Retrieve all lines below that have the string "close".

───── Extracted material

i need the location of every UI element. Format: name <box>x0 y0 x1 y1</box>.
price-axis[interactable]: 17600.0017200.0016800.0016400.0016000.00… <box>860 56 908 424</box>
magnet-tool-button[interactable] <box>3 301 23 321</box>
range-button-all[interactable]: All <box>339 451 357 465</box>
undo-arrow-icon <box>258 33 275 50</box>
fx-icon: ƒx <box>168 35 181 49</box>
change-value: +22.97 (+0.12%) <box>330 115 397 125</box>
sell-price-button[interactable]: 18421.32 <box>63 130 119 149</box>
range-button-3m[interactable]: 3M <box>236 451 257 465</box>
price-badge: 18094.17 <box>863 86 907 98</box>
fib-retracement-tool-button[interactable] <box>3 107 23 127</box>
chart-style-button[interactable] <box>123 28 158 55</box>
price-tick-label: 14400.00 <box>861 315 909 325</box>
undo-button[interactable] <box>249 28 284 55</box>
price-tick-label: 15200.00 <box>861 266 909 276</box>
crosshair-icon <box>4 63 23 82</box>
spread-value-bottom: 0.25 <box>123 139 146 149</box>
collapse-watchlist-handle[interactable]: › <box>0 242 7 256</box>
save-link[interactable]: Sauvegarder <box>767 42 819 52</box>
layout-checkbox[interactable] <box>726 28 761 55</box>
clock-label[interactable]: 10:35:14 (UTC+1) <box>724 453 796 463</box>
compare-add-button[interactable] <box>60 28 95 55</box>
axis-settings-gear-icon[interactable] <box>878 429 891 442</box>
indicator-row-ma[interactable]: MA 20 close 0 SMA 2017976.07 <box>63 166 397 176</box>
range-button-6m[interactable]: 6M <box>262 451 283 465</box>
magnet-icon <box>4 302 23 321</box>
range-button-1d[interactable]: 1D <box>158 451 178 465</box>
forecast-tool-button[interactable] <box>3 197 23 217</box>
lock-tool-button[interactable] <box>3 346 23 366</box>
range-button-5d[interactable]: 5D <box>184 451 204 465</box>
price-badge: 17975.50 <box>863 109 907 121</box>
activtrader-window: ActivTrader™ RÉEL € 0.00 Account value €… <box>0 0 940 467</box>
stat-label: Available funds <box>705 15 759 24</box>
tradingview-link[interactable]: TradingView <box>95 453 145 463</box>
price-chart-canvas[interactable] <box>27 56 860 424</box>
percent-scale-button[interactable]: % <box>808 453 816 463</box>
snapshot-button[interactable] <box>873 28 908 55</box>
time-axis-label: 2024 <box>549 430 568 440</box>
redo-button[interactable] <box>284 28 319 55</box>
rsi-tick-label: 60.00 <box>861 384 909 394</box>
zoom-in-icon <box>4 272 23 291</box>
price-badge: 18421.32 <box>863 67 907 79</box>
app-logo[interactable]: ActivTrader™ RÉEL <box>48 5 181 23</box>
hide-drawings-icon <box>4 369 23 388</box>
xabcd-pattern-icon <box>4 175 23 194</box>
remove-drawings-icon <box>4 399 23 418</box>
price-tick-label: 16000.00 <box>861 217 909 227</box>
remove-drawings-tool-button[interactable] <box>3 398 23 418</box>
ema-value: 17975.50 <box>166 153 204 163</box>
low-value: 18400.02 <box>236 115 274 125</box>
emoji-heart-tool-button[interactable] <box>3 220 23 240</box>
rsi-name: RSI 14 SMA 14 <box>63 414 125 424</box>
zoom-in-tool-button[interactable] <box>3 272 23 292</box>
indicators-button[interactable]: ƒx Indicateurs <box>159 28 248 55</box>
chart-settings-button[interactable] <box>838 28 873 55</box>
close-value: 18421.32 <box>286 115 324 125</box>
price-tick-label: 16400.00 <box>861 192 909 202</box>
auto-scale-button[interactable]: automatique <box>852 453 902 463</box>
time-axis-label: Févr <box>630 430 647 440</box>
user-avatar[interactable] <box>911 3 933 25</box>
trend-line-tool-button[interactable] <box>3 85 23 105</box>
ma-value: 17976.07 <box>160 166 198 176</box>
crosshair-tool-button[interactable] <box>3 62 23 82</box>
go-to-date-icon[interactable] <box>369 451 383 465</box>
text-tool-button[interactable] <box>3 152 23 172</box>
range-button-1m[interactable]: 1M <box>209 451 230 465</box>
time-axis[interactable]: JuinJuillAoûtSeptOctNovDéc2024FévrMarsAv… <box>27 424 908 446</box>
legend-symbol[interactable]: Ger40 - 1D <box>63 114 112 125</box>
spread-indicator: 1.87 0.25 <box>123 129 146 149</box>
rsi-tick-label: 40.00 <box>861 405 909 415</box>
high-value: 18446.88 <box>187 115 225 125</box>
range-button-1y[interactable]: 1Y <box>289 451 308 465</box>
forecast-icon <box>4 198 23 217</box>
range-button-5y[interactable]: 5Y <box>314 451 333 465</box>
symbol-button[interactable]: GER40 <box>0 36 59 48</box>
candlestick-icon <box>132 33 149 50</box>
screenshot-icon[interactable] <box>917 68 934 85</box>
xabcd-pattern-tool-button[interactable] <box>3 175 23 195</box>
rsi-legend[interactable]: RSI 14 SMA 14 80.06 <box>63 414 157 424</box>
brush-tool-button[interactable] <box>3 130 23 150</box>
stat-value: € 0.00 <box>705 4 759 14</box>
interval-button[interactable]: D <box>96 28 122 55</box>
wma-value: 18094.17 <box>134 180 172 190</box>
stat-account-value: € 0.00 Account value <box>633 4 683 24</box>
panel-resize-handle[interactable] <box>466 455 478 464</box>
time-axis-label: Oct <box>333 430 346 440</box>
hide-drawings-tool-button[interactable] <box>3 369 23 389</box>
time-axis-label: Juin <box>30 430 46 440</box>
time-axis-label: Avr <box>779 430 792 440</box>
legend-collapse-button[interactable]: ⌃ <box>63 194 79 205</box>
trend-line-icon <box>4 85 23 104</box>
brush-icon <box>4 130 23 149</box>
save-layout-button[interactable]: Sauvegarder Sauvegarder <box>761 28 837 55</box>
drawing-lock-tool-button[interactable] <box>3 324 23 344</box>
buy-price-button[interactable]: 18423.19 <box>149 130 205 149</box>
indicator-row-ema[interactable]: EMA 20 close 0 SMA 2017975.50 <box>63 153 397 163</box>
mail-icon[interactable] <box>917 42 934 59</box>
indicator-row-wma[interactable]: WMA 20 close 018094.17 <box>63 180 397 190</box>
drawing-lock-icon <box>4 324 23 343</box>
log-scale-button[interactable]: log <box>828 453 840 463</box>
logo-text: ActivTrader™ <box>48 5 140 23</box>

──────────

*Output below:*
indicator-row-ma[interactable]: MA 20 close 0 SMA 2017976.07 <box>63 166 397 176</box>
close-value: 18421.32 <box>286 115 324 125</box>
indicator-row-ema[interactable]: EMA 20 close 0 SMA 2017975.50 <box>63 153 397 163</box>
indicator-row-wma[interactable]: WMA 20 close 018094.17 <box>63 180 397 190</box>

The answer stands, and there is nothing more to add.